Review: I’m pretty much treading on Kate’s toes at this point, since this book clearly fits within the horror genre. But to be fair to myself, it’s from an author I’ve read and enjoyed in the past (seriously, “A Boy and His Dog at the End of the World” is fantastic!), so I was just following my own reading track record to read this latest release. It’s also worth noting that this is the second time in about a month where I’ve read a horror book that not only features zombie rabbits but has them on the cover. Trends are weird, man. Anyways, on to the review!

On a small island, accessible only by ferry once a day, there is no escaping one another. For better or worse, everyone knows everyone, and secrets and gossip have a way of coming to the surface. But when a strange malady begins affecting the people of the island, the true inescapabilty of the place hits home. Without knowing the cause of the curse, an ancient thing half lost to memory, who will survive the night of horror ahead?
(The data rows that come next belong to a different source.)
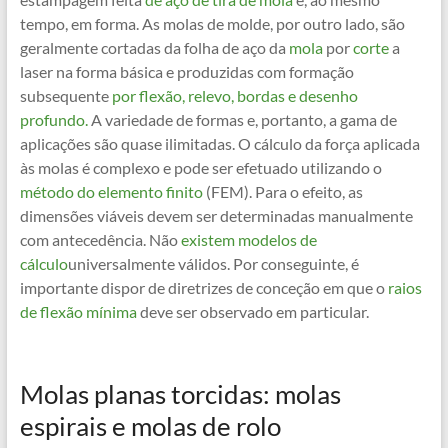
tempo, em forma. As molas de molde, por outro lado, são
geralmente cortadas da folha de aço da
mola
por
corte
a
laser na forma básica e produzidas com formação
subsequente
por flexão, relevo, bordas e desenho
profundo.
A variedade de formas e, portanto, a gama de
aplicações são quase ilimitadas. O cálculo da força aplicada
às molas é complexo e pode ser efetuado utilizando o
método do elemento finito
(FEM). Para o efeito, as
dimensões viáveis devem ser determinadas manualmente
com antecedência. Não
existem modelos de
cálculo
universalmente válidos. Por conseguinte, é
importante dispor de diretrizes de conceção em que o
raios
de flexão mínima
deve ser observado em particular.
Molas planas torcidas: molas
espirais e molas de rolo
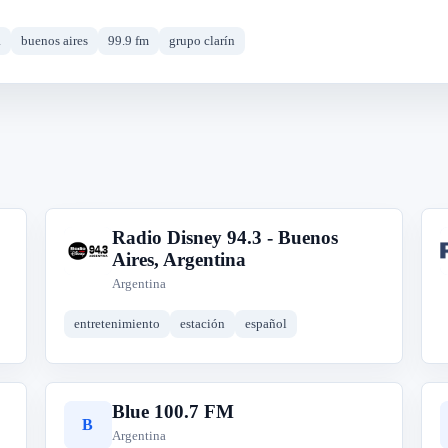
a
buenos aires
99.9 fm
grupo clarín
Radio Disney 94.3 - Buenos
R
Aires, Argentina
Argentina
entretenimiento
estación
español
Blue 100.7 FM
B
Argentina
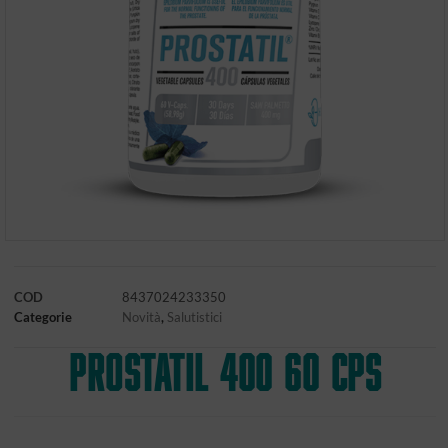
COD
8437024233350
Categorie
Novità
,
Salutistici
PROSTATIL 400 60 CPS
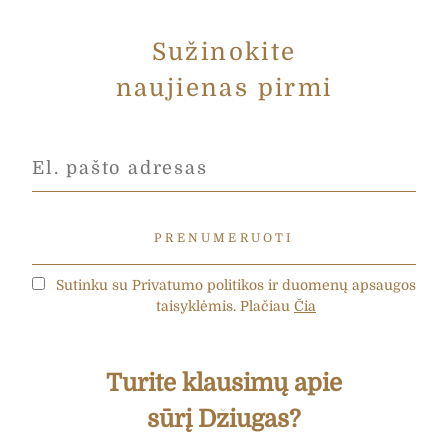
Sužinokite
naujienas pirmi
Sutinku su Privatumo politikos ir duomenų apsaugos
taisyklėmis. Plačiau
Čia
Turite klausimų apie
sūrį Džiugas?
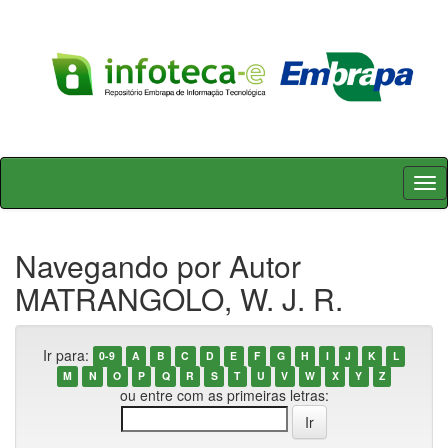
Skip
navigation
Navegando por Autor
MATRANGOLO, W. J. R.
Ir para:
0-9
A
B
C
D
E
F
G
H
I
J
K
L
M
N
O
P
Q
R
S
T
U
V
W
X
Y
Z
ou entre com as primeiras letras:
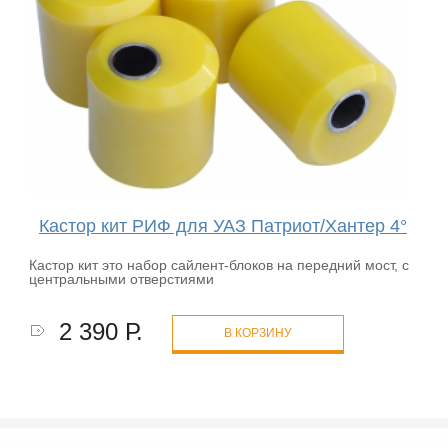
Кастор кит РИФ для УАЗ Патриот/Хантер 4°
Кастор кит это набор сайлент-блоков на передний мост, с
центральными отверстиями
2 390 Р.
В КОРЗИНУ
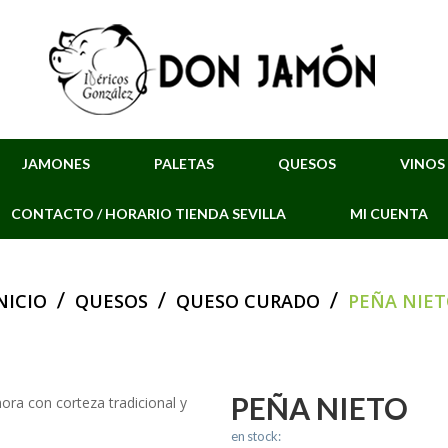
JAMONES
PALETAS
QUESOS
VINOS
CONTACTO / HORARIO TIENDA SEVILLA
MI CUENTA
/
/
/
NICIO
QUESOS
QUESO CURADO
PEÑA NIE
PEÑA NIETO
en stock:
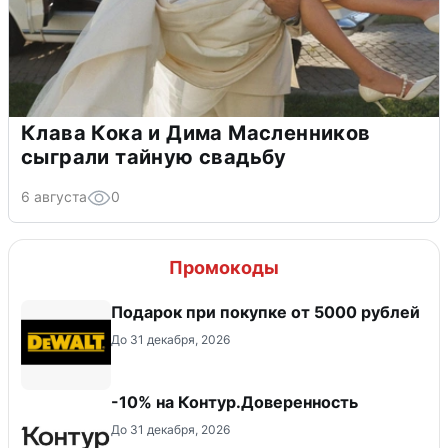
Клава Кока и Дима Масленников
сыграли тайную свадьбу
6 августа
0
Промокоды
Подарок при покупке от 5000 рублей
До 31 декабря, 2026
-10% на Контур.Доверенность
До 31 декабря, 2026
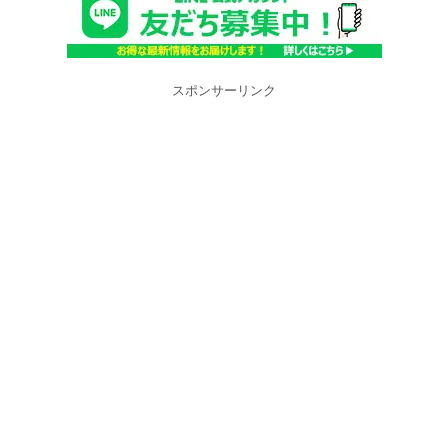
スポンサーリンク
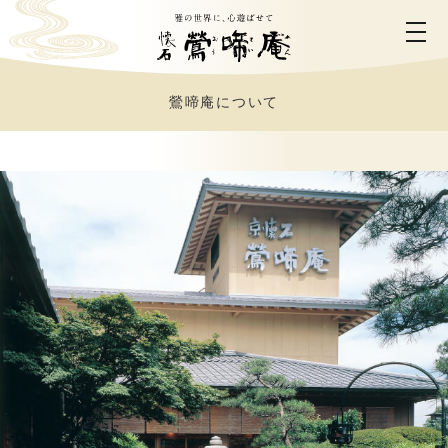
鶯啼庵について
ホーム
鶯啼庵について
お料理のご案内
お部屋のご案内
ご利用シーン
営業時間・アクセス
I’m going to go out on a limb right now and guess that this book will be a bit polarizing to readers. And I think that all comes down to the pacing and stylistic decisions the author makes early in the book. It’s a slow (sloooooow) start to the story, and we are introduced to a large number of POVs in quick succession. For me, because I enjoyed Fletcher’s first book so much and knew that that one had a large payoff at the end for the groundwork laid early on, I had enough faith that this was all going to go somewhere eventually to happily read on. But I imagine for some readers it may be feel like quite a slog. The horror/fantastical aspects of the story really don’t start showing up until almost halfway through the story.

I think this slow build and the sheer number of characters actually worked really well in the end, if you can get there. For one thing, by having this number of characters, you really get a sense for the feeling of the island, where everyone knows everyone, and their lives weave in and out of one another’s in interesting ways. It also created a situation that gives the reader an increased investment in the outcome of the horror that begins to unfold. These are people with hopes, dreams, flaws, and strengths, not simply NPCs dropping like flies with no thought in the world. It was also clever that your opinions of some of the characters changed as the story continued, so those who you thought were easy-fodder-baddies become more interesting in their own right.

There was also an interesting history and myth that slowly unfolds between chapters of the book. Not only did I find this smaller story interesting in its own right, but there was a surprising twist that came into play in the last fourth of the book that really pulled this story into the present situation in a unique way.

There was also a great exploration of grief and family that winds its way throughout the story. We see how much family is a choice that one makes, regardless of blood connections. That families can support each other but also uniquely break one another. One of the main (ish) characters is also struggling with the recent loss of a spouse, and we see her having to confront some of the darker sides of grief. There’s also an interesting touch on faith and belief that comes into play as the story unspools.

In the end, I think the payoff of the last half of the book is well worth the slow start of the story. By the time the horror starts to tack up, you really care about the characters who are in the path of this violence. And woven throughout is a heart-warming story of coming to understand both the tragic but also the bright sides of love and family. If you enjoy slower, immersive reads with a nice touch of horror and fantasy, than this is definitely one to check out!

Rating 8: A slow start ultimately pays off in a creeping, dread-filled story that also explores beautiful themes of family and the power of love.

Reader’s Advisory:

“Dead Water” isn’t on any Goodreads lists yet but it should be on Aquatic Horror Books.